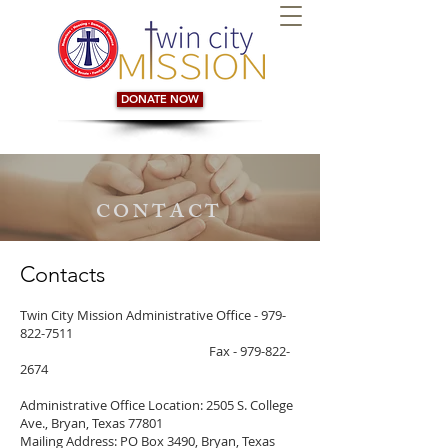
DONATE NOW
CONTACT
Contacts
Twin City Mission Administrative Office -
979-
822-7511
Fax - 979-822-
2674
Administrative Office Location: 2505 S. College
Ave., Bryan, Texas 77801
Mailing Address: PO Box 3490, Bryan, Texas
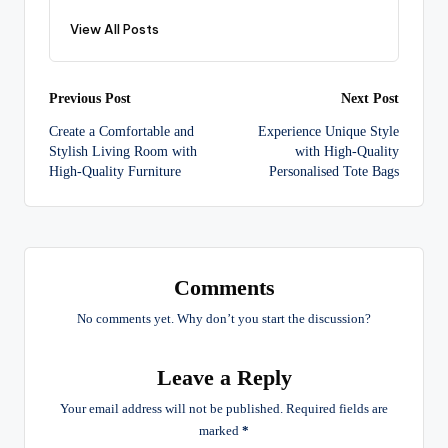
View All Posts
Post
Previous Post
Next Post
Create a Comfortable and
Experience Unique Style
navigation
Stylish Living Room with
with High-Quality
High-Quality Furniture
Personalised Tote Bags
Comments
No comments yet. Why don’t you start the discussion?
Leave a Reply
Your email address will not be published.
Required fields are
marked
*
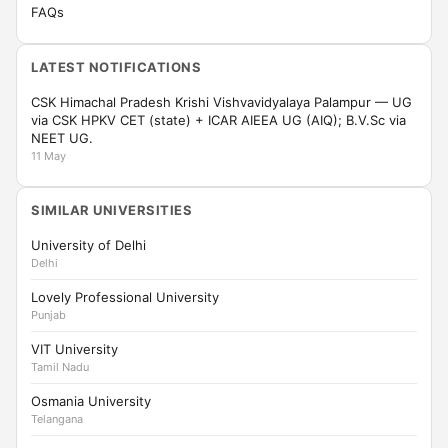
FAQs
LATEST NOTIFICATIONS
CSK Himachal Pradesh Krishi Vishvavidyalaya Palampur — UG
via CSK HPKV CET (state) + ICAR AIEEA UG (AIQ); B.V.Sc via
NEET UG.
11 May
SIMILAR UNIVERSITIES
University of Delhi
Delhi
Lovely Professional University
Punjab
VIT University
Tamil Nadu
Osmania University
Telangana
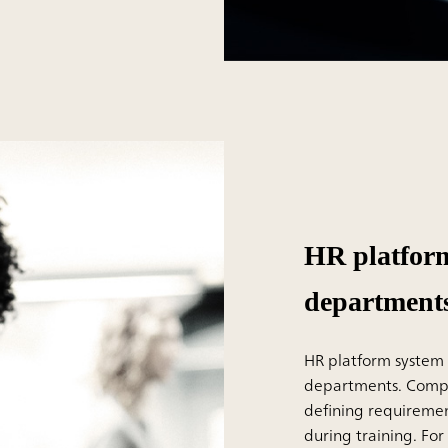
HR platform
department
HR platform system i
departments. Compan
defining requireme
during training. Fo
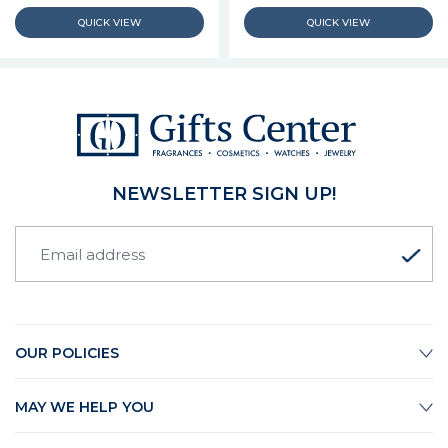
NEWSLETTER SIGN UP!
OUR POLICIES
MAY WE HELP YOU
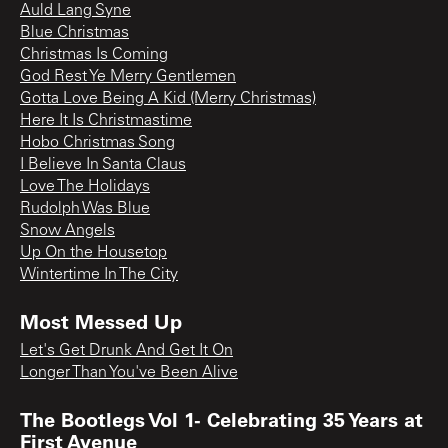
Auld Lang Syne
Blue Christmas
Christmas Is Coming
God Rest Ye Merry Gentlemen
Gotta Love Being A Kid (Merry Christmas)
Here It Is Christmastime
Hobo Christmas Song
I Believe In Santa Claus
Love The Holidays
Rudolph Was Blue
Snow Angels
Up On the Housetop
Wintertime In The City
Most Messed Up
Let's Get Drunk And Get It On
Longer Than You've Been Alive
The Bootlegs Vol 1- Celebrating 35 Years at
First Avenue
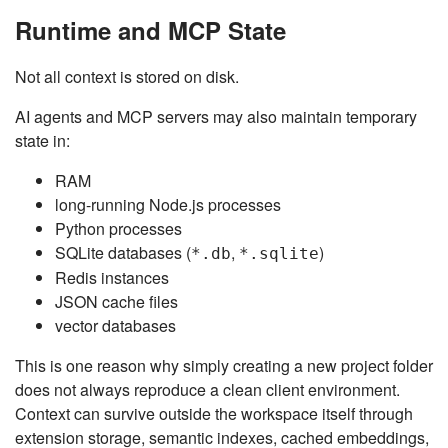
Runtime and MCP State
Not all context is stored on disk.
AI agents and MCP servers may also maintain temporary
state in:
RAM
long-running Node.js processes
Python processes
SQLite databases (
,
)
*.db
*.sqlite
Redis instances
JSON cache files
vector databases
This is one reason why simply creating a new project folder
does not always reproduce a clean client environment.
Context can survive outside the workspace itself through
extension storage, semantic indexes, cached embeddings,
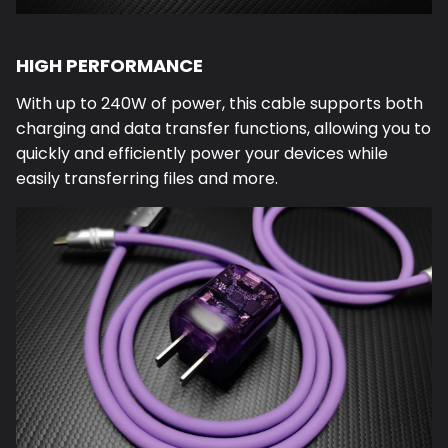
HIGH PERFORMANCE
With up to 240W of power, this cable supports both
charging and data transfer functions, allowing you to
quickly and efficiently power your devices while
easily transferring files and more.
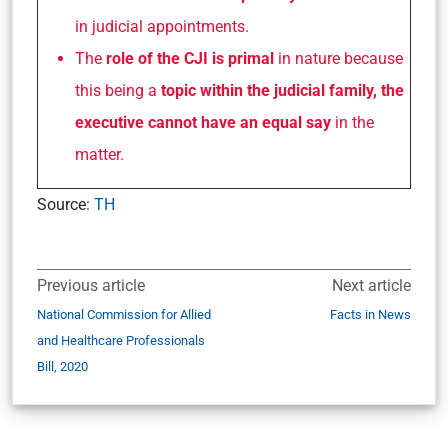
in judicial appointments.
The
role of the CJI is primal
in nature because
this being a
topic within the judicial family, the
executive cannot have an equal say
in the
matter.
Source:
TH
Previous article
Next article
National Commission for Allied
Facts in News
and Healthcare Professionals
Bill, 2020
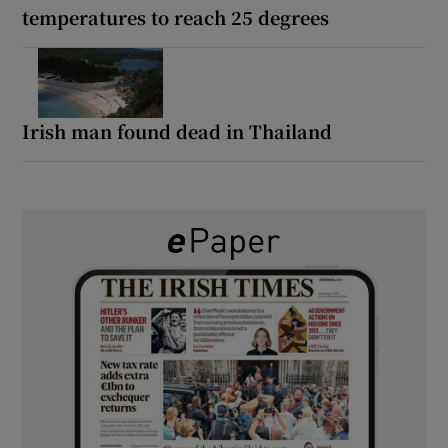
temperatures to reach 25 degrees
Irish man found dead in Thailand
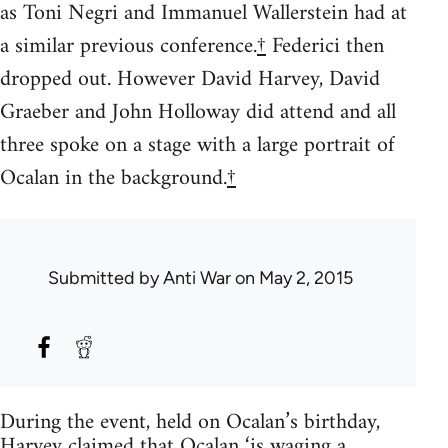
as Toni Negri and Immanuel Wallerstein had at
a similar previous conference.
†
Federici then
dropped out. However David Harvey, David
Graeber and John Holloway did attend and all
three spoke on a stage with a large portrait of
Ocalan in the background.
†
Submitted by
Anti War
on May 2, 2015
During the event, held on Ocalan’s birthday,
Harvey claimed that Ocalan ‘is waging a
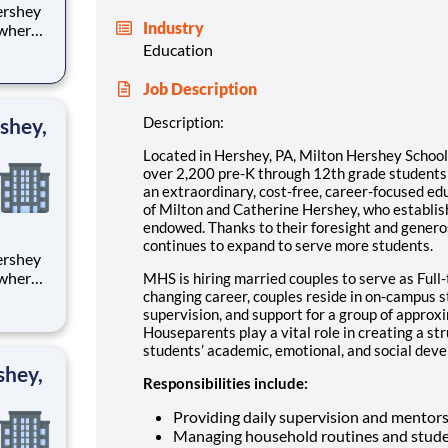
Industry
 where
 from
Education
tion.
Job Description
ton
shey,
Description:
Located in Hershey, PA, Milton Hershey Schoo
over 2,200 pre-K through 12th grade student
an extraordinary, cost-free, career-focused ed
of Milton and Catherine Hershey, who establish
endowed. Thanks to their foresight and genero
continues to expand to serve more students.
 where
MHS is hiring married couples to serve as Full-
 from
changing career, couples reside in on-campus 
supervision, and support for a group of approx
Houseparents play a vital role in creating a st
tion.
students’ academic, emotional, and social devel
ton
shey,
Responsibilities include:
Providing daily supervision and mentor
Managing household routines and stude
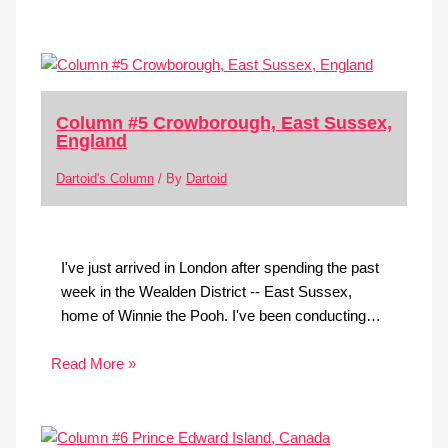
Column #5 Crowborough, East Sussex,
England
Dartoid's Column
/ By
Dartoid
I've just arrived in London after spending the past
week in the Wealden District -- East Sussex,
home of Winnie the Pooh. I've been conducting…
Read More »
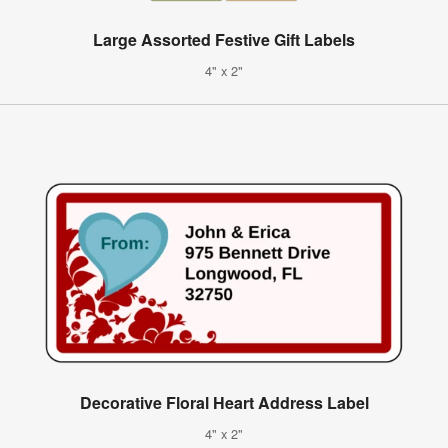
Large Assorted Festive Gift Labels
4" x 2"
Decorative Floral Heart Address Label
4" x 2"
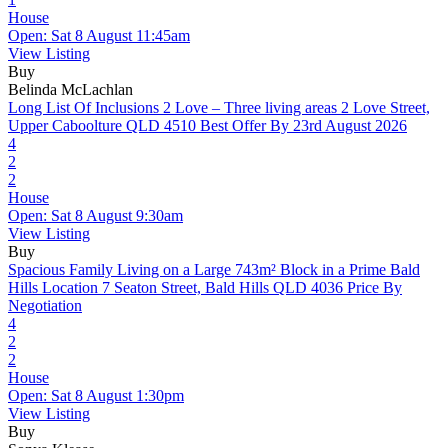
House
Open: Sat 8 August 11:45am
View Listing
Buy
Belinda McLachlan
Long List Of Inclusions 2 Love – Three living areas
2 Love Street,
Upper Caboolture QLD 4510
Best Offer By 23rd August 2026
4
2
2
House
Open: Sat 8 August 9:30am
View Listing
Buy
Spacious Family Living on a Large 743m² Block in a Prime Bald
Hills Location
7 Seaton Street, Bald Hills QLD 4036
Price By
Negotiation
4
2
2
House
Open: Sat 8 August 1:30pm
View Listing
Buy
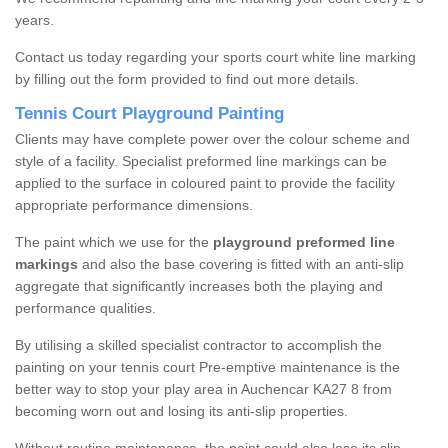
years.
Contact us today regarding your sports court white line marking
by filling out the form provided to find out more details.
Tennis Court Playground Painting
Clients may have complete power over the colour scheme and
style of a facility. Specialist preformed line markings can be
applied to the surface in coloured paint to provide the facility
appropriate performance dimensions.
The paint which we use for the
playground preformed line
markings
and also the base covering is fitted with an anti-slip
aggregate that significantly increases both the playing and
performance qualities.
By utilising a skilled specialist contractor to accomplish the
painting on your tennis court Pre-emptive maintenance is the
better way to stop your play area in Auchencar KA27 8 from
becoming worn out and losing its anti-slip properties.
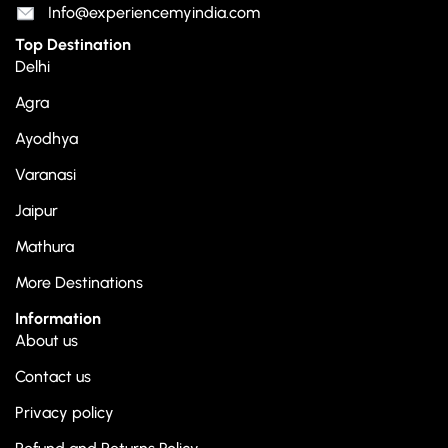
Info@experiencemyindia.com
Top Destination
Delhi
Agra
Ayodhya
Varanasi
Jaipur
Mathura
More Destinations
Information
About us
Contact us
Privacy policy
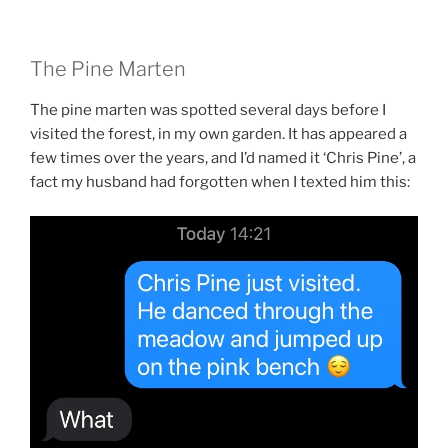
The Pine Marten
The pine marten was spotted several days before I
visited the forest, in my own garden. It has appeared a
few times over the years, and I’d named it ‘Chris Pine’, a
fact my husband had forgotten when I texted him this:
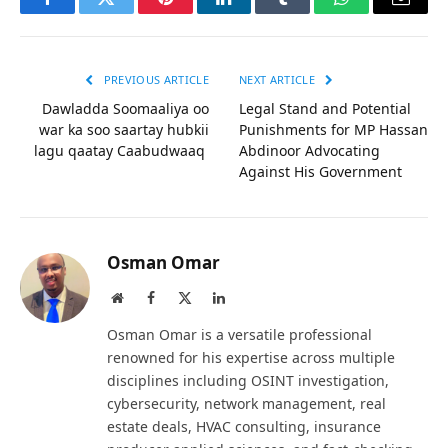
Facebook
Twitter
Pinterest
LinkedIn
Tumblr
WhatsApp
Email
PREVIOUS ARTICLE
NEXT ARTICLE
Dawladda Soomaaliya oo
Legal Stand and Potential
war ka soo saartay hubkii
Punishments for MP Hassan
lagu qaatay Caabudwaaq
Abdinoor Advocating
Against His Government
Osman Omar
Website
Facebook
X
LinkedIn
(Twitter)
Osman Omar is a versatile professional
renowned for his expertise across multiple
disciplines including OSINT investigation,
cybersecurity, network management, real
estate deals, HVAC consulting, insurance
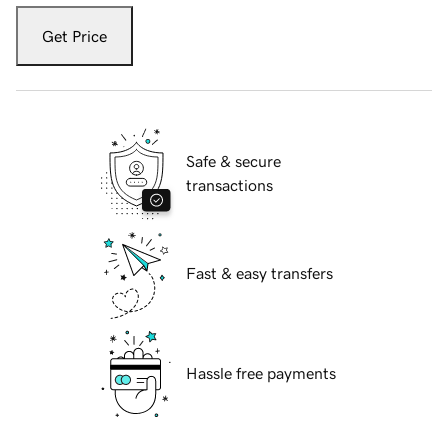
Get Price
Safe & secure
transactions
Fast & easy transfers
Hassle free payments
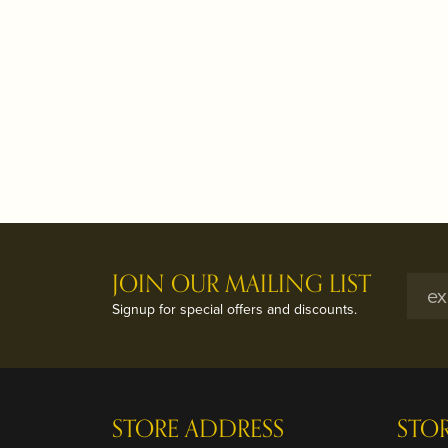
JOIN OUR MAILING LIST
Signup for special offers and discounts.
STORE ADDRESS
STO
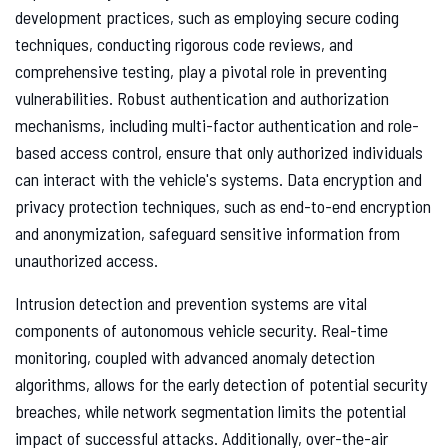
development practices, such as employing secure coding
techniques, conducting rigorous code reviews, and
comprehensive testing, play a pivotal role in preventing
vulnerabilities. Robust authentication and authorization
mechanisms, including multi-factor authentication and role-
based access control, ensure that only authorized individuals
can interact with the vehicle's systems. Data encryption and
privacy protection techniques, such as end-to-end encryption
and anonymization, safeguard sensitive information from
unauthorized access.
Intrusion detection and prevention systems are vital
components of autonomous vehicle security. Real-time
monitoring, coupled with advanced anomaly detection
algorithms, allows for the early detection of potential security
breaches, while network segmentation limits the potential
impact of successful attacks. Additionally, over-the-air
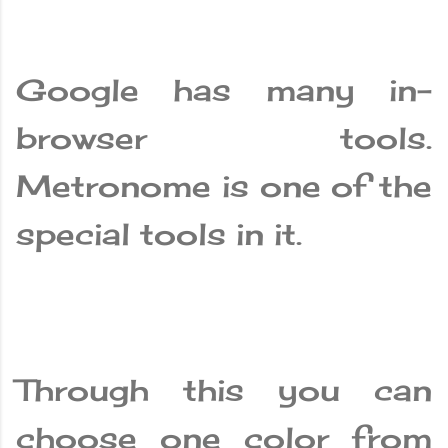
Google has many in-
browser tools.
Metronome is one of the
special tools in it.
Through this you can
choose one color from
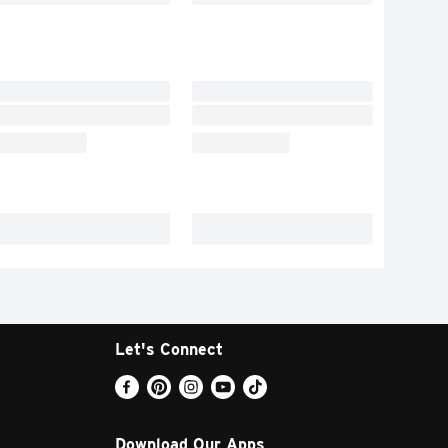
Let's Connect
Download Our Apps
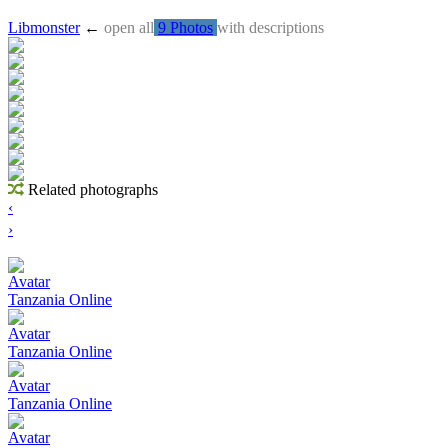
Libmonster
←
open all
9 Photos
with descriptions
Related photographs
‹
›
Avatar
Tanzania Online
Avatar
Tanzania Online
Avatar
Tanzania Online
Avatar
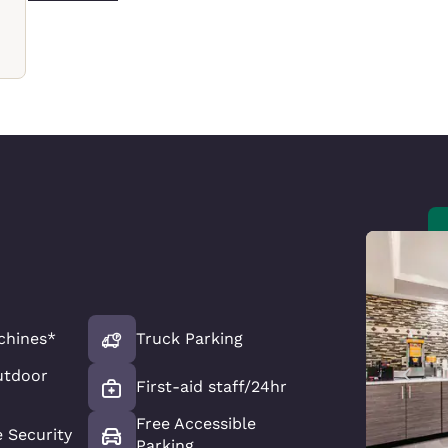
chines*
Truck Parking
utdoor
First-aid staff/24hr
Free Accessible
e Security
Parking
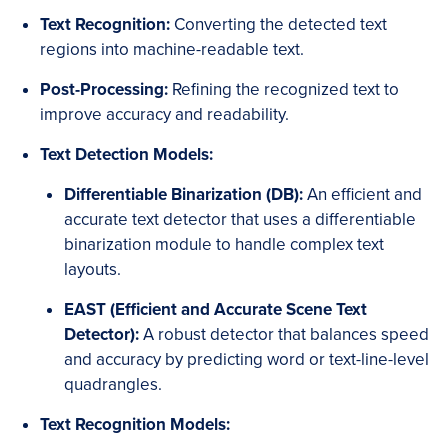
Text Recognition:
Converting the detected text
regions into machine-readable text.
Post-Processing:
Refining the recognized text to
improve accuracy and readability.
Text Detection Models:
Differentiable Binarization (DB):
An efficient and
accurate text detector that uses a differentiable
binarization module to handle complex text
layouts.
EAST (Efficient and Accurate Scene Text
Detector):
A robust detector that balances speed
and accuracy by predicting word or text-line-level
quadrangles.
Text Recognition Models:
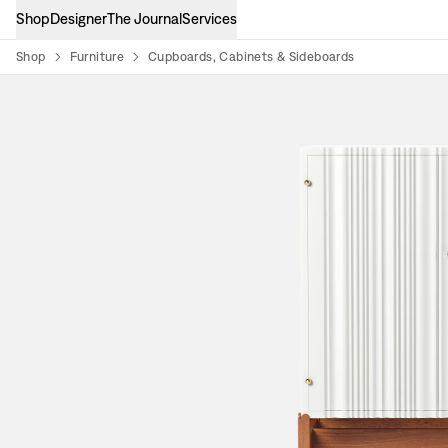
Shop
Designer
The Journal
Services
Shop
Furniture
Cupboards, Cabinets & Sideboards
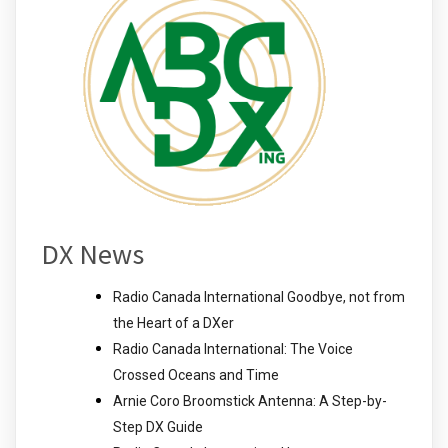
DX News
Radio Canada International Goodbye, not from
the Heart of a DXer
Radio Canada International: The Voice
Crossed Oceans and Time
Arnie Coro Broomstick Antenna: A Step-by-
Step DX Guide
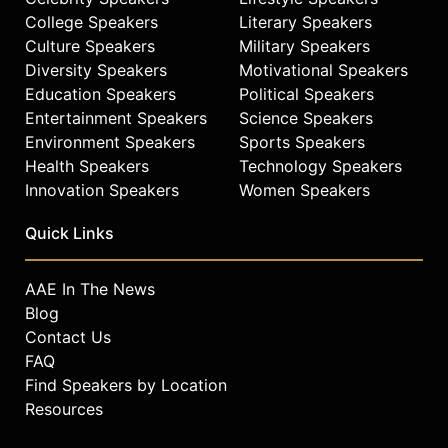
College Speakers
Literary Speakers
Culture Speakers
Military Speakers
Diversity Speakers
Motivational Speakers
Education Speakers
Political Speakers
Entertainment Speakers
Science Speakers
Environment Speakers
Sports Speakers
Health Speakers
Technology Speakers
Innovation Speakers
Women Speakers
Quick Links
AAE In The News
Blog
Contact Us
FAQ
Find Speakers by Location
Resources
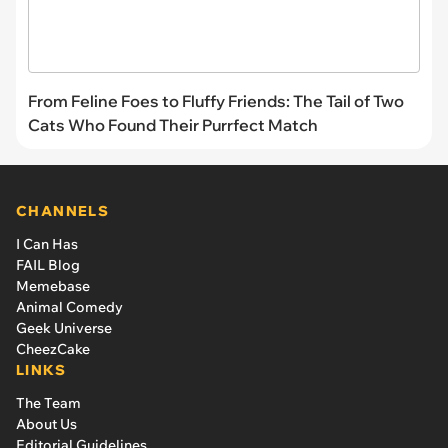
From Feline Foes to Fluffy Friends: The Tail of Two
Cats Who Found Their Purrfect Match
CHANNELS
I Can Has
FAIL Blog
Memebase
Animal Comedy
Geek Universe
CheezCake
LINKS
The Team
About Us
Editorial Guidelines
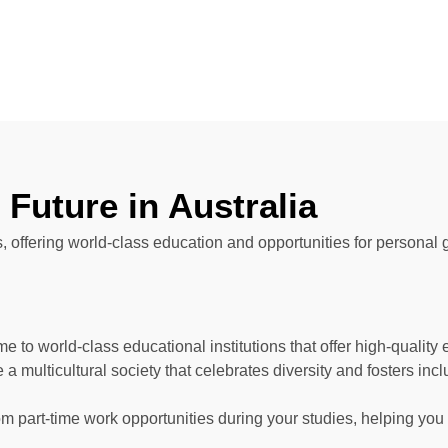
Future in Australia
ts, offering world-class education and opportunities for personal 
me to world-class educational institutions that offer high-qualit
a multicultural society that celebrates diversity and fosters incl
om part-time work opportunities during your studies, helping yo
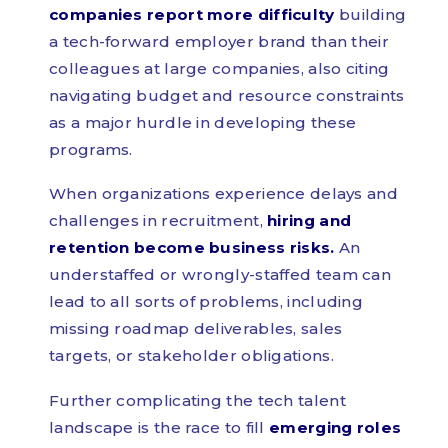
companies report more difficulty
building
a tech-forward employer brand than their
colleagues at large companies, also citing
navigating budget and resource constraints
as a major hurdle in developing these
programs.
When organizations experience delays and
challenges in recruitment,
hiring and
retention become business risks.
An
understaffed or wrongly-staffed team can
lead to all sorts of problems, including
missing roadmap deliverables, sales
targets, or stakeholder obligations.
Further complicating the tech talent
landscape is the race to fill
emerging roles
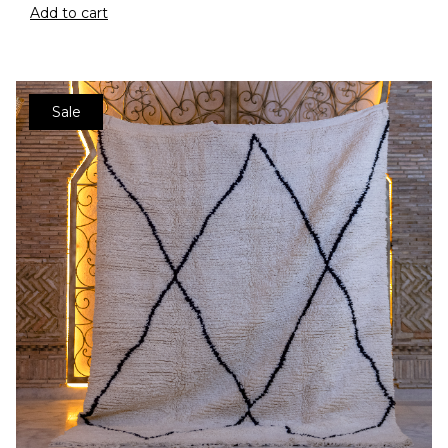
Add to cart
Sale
________________
All lines in the entries above that include "opportunities" should be found and copied.

ts, offering world-class education and opportunities for personal 
om part-time work opportunities during your studies, helping yo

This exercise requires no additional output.